Although Lincoln's parents were illiterate, he became a voracious reader from quite an early age. While the sum total of his formal schooling fell short of a year, he nevertheless enjoyed regular exposure to the Bible and assorted classics, including Aesop's Fables,Arabian Nights,Pilgrim's Progress, and Robinson Crusoe.

The frontier of Lincoln's youth was a highly evangelical place, with several Protestant denominations competing fiercely to enhance their ranks. In 1823, when Lincoln was in the first flush of his teenage years, his parents joined the Baptist church. Despite this early allegiance, the young Lincoln never put too much stock in organized religion. As a result, he was sometimes viewed as a skeptic and even an infidel during his first years as a professional lawyer and politician.

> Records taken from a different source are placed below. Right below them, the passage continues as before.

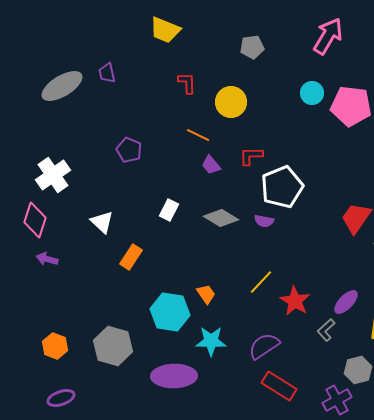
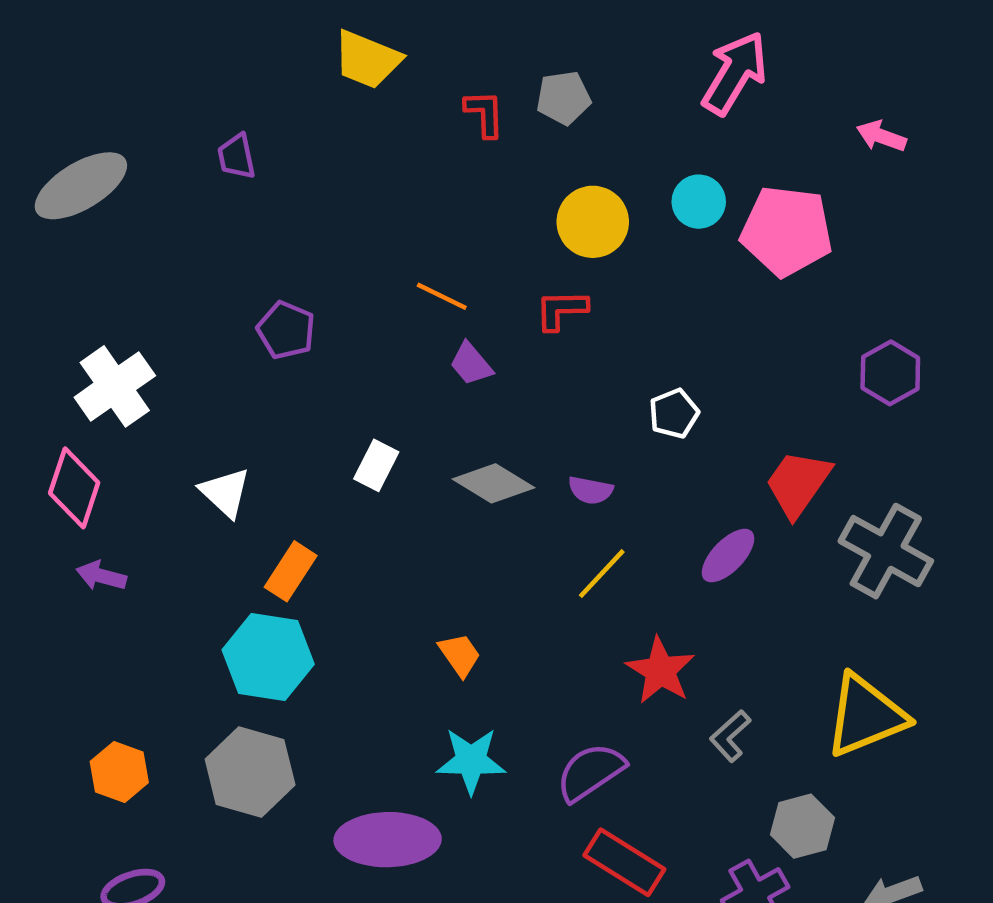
red L-shape: (187, 83) -> (485, 114), moved
gray ellipse: (62, 86) -> (81, 186), moved
yellow circle: (231, 102) -> (593, 222), moved
red L-shape: (251, 156) -> (561, 310), moved
white pentagon: (282, 187) -> (674, 414), moved, size x0.5
yellow line: (261, 282) -> (602, 574), moved
purple ellipse: (346, 302) -> (728, 556), moved
cyan hexagon: (170, 312) -> (268, 657), moved

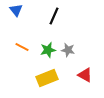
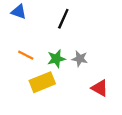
blue triangle: (16, 10) -> (19, 12), turned -32
yellow rectangle: (47, 78) -> (42, 82), moved

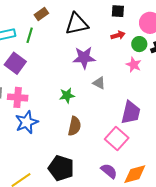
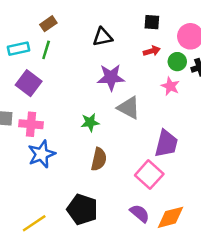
brown rectangle: (41, 14) -> (48, 24), moved
black triangle: (77, 24) -> (103, 37), size x0.7
gray triangle: (99, 83) -> (129, 108), size x1.5

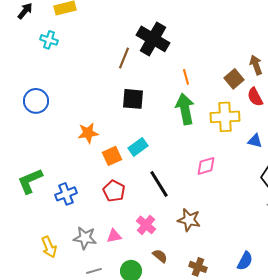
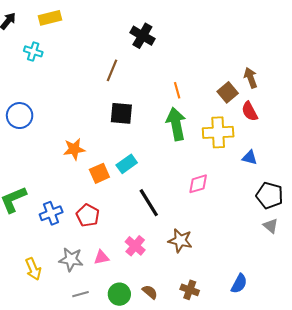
black cross: (153, 39) -> (142, 36), moved, size x0.7
red pentagon: (114, 191) -> (88, 215), moved
brown semicircle: (160, 256) -> (150, 292), moved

Nevertheless, he adamantly refused to join a specific church, although in later years, and especially during the depths of the Civil War, he became increasingly concerned with the nature of divine providence.

In 1828, at the age of nineteen, Lincoln struck out on his own for the first time, as a hand on a flatboat bound for New Orleans. Lincoln was greatly impressed by the majesty and treachery of the Mississippi River. One evening, after making camp along shore, his party was attacked by a group of black men, whom they were able to escape after being slightly roughed up. Such dangers, even in the face of flood conditions, did not deter Lincoln from making a second trip to New Orleans three years later, in the service of a flatboat trader who later offered to set him up as a store clerk back in New Salem, Illinois.

Lincoln had contributed heavily during his family's 1830 migration from Indiana to Macon County, Illinois, driving a team of oxen and working long hours in helping to construct a new family farm along the banks of the Sangamon River. When his father elected to relocate again less than two years later, Lincoln chose instead to make good on the trader's offer, and, little more than a self- described "piece of floating driftwood," he moved to New Salem to set up a new life for himself.

During his first few months in New Salem, Lincoln lived and worked in the village store, taking advantage of idle hours to improve his theretofore meager education. In the spring of 1832, he decided to take advantage of his local popularity by making a run for the Illinois General Assembly. However, before he could begin to campaign in earnest, the Black Hawk War broke out.

In pursuing a policy of frontier expansion during the early decades of the nineteenth century, the federal government had run into a series of skirmishes with hostile native populations. Thanks to superior firepower, the frontiersmen usually had their way, sending the natives scurrying further and further westward. President Andrew Jackson, one of the fiercest opponents of the native population, issued an executive order in 1831 removing the Sac and Fox tribes from their homelands in Illinois and Iowa. By way of retaliation, tribal leader Black Hawk decided to lead a group of displaced natives back to their homeland in an attempt to reclaim it.

Upon the call for a militia by the governor of Illinois, Lincoln decided to enlist as a volunteer. In short order he was elected as captain of his volunteer company, and chose to re-enlist twice, serving a total of ninety days. Although Lincoln himself saw no actual combat during his term of service, Black Hawk and his followers were quickly chased back into Wisconsin, where they would wave the flag of surrender only to be annihilated anyway.

As a reward for his service, at the tender age of twenty-three, Lincoln was granted a sizeable tract of land in Iowa, culled from the homeland of the browbeaten Sac and Fox.